- Judge Dismisses FCRA Class Action Against “Happiest Place on Earth”
- Proposed Budget Earmarks Millions for E-Verify
- Another Lab Abusing Medicaid Trust
Judge Dismisses FCRA Class Action Against “Happiest Place on Earth”
Five years ago, Roger Culberson filed a class action lawsuit against Walt Disney Parks and Resorts alleging the enormous employer obtained background checks on applicants without proper disclosure forms. The suit also claimed Disney made adverse employment decisions without following the proper adverse action process by labeling some applicants as “no hire.” A Superior Court Judge in Los Angeles shut down both claims by granting summary judgement to Disney. The Court found that while the plaintiffs might be able to show technical violations in the disclosure forms, Disney did not willfully violate the Fair Credit Reporting Act (FCRA). The judge also said the “no hire” designation did not require the adverse action process because it was an “internal decision” that an employer is allowed to make.

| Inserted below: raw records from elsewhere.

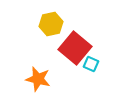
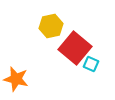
yellow hexagon: moved 2 px down
orange star: moved 22 px left
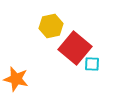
cyan square: moved 1 px right; rotated 21 degrees counterclockwise
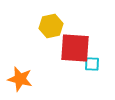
red square: rotated 36 degrees counterclockwise
orange star: moved 4 px right
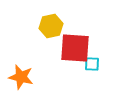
orange star: moved 1 px right, 2 px up
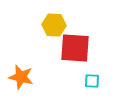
yellow hexagon: moved 3 px right, 1 px up; rotated 15 degrees clockwise
cyan square: moved 17 px down
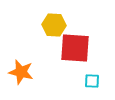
orange star: moved 5 px up
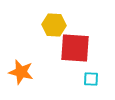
cyan square: moved 1 px left, 2 px up
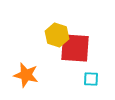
yellow hexagon: moved 3 px right, 10 px down; rotated 15 degrees clockwise
orange star: moved 5 px right, 3 px down
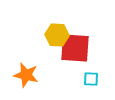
yellow hexagon: rotated 15 degrees counterclockwise
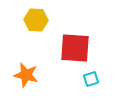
yellow hexagon: moved 21 px left, 15 px up
cyan square: rotated 21 degrees counterclockwise
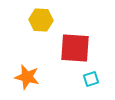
yellow hexagon: moved 5 px right
orange star: moved 1 px right, 2 px down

[Related] Adverse Action: An Employer’s Guide
Proposed Budget Earmarks Millions for E-Verify
The year already feels like it is flying by. Now, the White House has released the President’s Budget for fiscal year 2019. One notable addition is $23 million budgeted specifically to expand the E-Verify Program. The addition is an effort to crack down on employers who hire illegal workers. The budget calls for the mandatory, nationwide use of the E-Verify system. The online tool, which verifies that job applicants are authorized to work in this county, is free to employers and is more than 99% accurate. Some states already mandate the use of E-Verify, and some Federal contractors have been required to use it for years.
Another Lab Abusing Medicaid Trust
Last week we told you about Boston-based Precision Testing Laboratories, Inc. reaching a settlement with two states after getting caught bilking drug treatment programs for hundreds of thousands of dollars in over-priced drug testing. Now, a company called AML Diagnostics in Georgia is being accused of the same thing. The Georgia Department of Community Health (DCH), which pays for drug testing for patients covered by Medicaid, says it paid $14 million in drug testing fees in 2017. That was a 420% increase in just two years. Patients were also sent bills for outrageously priced urine tests checking for marijuana, cocaine and opioids. One woman was billed over $95,000 for 11 drug tests that should have cost about $50 a piece. Georgia State Senator Renee Unterman has now authored a bill that would increase penalties for what the bill calls “opioid vultures."